Jim Thorpe, Pennsylvania, is a beautiful town surrounded by the mountains of Pisgah Ridge and is dotted with architectural styles that range from Federalist, Greek Revival, Romanesque Revival and Queen Anne to Richardsonian Romanesque. How the former town of Mauch Chunk was renamed for the Native American sports legend is, in microcosm, the story of this town: the ingenuity of civic leaders who deeply care about preserving a place in a changing world.
Then, at the Ohio-Pennsylvania border, by some measures the official threshold of the Midwest, he would have found himself in Ashtabula, Ohio. There, he could have begun his education as to how the Great Lakes Midwest has struggled and adapted to the tides of progress and technology that have stripped it from its robust industrial past as a major port city and railroad hub.

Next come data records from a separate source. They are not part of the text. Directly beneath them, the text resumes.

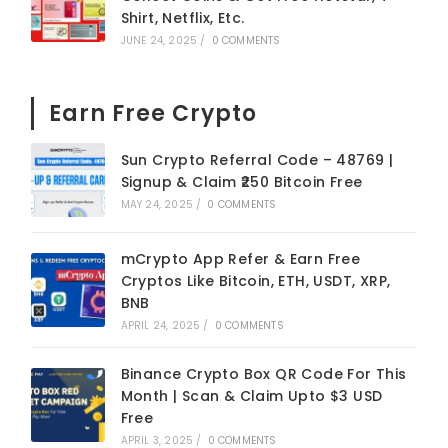
Shirt, Netflix, Etc.
JUNE 24, 2025
/
0 COMMENTS
Earn Free Crypto
Sun Crypto Referral Code – 48769 |
Signup & Claim ₹250 Bitcoin Free
MAY 24, 2025
/
0 COMMENTS
mCrypto App Refer & Earn Free
Cryptos Like Bitcoin, ETH, USDT, XRP,
BNB
APRIL 24, 2025
/
0 COMMENTS
Binance Crypto Box QR Code For This
Month | Scan & Claim Upto $3 USD
Free
APRIL 3, 2025
/
0 COMMENTS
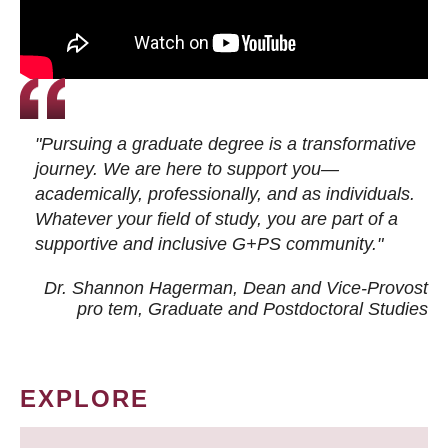
"Pursuing a graduate degree is a transformative
journey. We are here to support you—
academically, professionally, and as individuals.
Whatever your field of study, you are part of a
supportive and inclusive G+PS community."
Dr. Shannon Hagerman, Dean and Vice-Provost
pro tem
, Graduate and Postdoctoral Studies
EXPLORE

Deep poverty, crime and despair, associated with the collapsed inner-city neighborhoods of Chicago and Detroit, would have greeted him in a different form had he driven down Lincoln Highway and found himself in Ford Heights, Illinois. Once a blue-collar, middle-class black suburb, Ford Heights has died so hard, it has been consistently the poorest suburb in America since the beginning of this century.
It’s also one of the most dangerous places in the state. The violent crime rate is so high, it is unimaginable to not be a victim of crime if you live here.
I remember the first time I came through this town nearly a decade ago and found a makeshift altar on the side of an abandoned gas station lined with bottles of hard liquor, candles, a wilted red rose and the word “love” spelled out with decals. I wept for all of the loss that happened here. A visitor here, with his or her eyes open, learns quickly that deindustrialization is colorblind in sowing despair.
For the majority of my career as a journalist, I have had the opportunity to report on this country from the vantage point of taking the back roads to get from point A to point B for whatever assignment I was given.
I found early in my career in covering politics that parachuting into a city for an event or an interview or a rally or an election gave me little understanding of what was happening in the region. Yet if I made my way there, taking the back roads, I was able to see how things were changing — for better or worse.
When I stopped to talk to people, I learned early on that listening was much more important than talking and that my duty was not to report their stories from my perspective or experiences but instead from theirs.
The story of America isn’t exclusively the story that comes from the perspective of larger cities. Unfortunately, it often appears that way because those are the bases of our cultural narrative-makers: news organizations, institutions, academia, think tanks, major-league sports and entertainment.
They are so disconnected from most places that it would astound them if they took the time to get on the road and ask them how they feel about the issues of the day. They don’t want their police departments defunded. They want their bridges and roads fixed and their water to be clean. They don’t want critical race theory jammed down their children’s throats. They are horrified at how political the military has become and are worried about the long-lasting impact of the crisis at the border.
They are good neighbors. They love God and aren’t ashamed to show it as much as they like pickles in their beer and ranch dressing on everything.
Whether you take a ride for a half an hour, half a day, an entire week or even a month, there is more good than not out here in this country, despite what you may read in The New York Times or the Washington Post; it cannot be seen or smelt or heard or felt with a mask on in an airplane. It can be experienced if you take the time.